▶ _How to complete this task_:
Every record below, from the first line to the last, is to be set down again exactly.

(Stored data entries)
┄┄┄┄┄┄

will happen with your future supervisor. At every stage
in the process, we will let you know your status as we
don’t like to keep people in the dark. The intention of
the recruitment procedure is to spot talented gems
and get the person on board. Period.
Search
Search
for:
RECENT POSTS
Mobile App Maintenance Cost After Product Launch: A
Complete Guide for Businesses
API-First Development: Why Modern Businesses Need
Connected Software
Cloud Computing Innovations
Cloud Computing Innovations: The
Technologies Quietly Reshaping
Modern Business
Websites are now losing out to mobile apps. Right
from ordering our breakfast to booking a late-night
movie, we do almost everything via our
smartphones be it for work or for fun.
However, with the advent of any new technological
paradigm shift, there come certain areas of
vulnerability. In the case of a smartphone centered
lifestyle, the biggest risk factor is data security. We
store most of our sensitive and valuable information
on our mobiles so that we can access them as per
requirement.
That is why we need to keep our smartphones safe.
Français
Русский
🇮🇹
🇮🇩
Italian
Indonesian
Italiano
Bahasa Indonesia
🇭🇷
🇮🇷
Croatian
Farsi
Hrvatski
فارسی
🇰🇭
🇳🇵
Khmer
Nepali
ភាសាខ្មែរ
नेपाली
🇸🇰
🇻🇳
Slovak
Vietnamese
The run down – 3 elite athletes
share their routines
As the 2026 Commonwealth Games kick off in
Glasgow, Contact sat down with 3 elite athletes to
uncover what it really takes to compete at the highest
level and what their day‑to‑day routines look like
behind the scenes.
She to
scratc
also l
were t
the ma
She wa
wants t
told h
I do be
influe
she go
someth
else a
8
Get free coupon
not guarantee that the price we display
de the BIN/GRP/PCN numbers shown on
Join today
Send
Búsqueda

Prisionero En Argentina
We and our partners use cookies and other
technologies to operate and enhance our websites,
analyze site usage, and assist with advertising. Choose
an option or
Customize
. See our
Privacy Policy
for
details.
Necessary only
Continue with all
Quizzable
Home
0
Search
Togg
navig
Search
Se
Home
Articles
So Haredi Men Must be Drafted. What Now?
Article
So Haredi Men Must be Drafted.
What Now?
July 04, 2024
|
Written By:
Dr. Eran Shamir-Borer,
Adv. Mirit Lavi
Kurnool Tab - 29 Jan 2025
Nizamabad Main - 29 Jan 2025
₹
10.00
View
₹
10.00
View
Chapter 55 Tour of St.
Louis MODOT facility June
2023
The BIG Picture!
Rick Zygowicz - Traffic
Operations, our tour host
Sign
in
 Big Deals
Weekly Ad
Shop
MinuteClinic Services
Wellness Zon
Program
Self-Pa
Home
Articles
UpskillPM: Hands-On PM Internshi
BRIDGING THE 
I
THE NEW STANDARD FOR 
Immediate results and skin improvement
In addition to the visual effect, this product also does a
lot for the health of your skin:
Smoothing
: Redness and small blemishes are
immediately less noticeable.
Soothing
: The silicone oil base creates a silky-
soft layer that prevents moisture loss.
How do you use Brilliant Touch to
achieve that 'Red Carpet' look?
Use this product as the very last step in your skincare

┄┄┄┄┄┄

▶ _Exercise output_:
will happen with your future supervisor. At every stage
in the process, we will let you know your status as we
don’t like to keep people in the dark. The intention of
the recruitment procedure is to spot talented gems
and get the person on board. Period.
Search
Search
for:
RECENT POSTS
Mobile App Maintenance Cost After Product Launch: A
Complete Guide for Businesses
API-First Development: Why Modern Businesses Need
Connected Software
Cloud Computing Innovations
Cloud Computing Innovations: The
Technologies Quietly Reshaping
Modern Business
Websites are now losing out to mobile apps. Right
from ordering our breakfast to booking a late-night
movie, we do almost everything via our
smartphones be it for work or for fun.
However, with the advent of any new technological
paradigm shift, there come certain areas of
vulnerability. In the case of a smartphone centered
lifestyle, the biggest risk factor is data security. We
store most of our sensitive and valuable information
on our mobiles so that we can access them as per
requirement.
That is why we need to keep our smartphones safe.
Français
Русский
🇮🇹
🇮🇩
Italian
Indonesian
Italiano
Bahasa Indonesia
🇭🇷
🇮🇷
Croatian
Farsi
Hrvatski
فارسی
🇰🇭
🇳🇵
Khmer
Nepali
ភាសាខ្មែរ
नेपाली
🇸🇰
🇻🇳
Slovak
Vietnamese
The run down – 3 elite athletes
share their routines
As the 2026 Commonwealth Games kick off in
Glasgow, Contact sat down with 3 elite athletes to
uncover what it really takes to compete at the highest
level and what their day‑to‑day routines look like
behind the scenes.
She to
scratc
also l
were t
the ma
She wa
wants t
told h
I do be
influe
she go
someth
else a
8
Get free coupon
not guarantee that the price we display
de the BIN/GRP/PCN numbers shown on
Join today
Send
Búsqueda

Prisionero En Argentina
We and our partners use cookies and other
technologies to operate and enhance our websites,
analyze site usage, and assist with advertising. Choose
an option or
Customize
. See our
Privacy Policy
for
details.
Necessary only
Continue with all
Quizzable
Home
0
Search
Togg
navig
Search
Se
Home
Articles
So Haredi Men Must be Drafted. What Now?
Article
So Haredi Men Must be Drafted.
What Now?
July 04, 2024
|
Written By:
Dr. Eran Shamir-Borer,
Adv. Mirit Lavi
Kurnool Tab - 29 Jan 2025
Nizamabad Main - 29 Jan 2025
₹
10.00
View
₹
10.00
View
Chapter 55 Tour of St.
Louis MODOT facility June
2023
The BIG Picture!
Rick Zygowicz - Traffic
Operations, our tour host
Sign
in
 Big Deals
Weekly Ad
Shop
MinuteClinic Services
Wellness Zon
Program
Self-Pa
Home
Articles
UpskillPM: Hands-On PM Internshi
BRIDGING THE 
I
THE NEW STANDARD FOR 
Immediate results and skin improvement
In addition to the visual effect, this product also does a
lot for the health of your skin:
Smoothing
: Redness and small blemishes are
immediately less noticeable.
Soothing
: The silicone oil base creates a silky-
soft layer that prevents moisture loss.
How do you use Brilliant Touch to
achieve that 'Red Carpet' look?
Use this product as the very last step in your skincare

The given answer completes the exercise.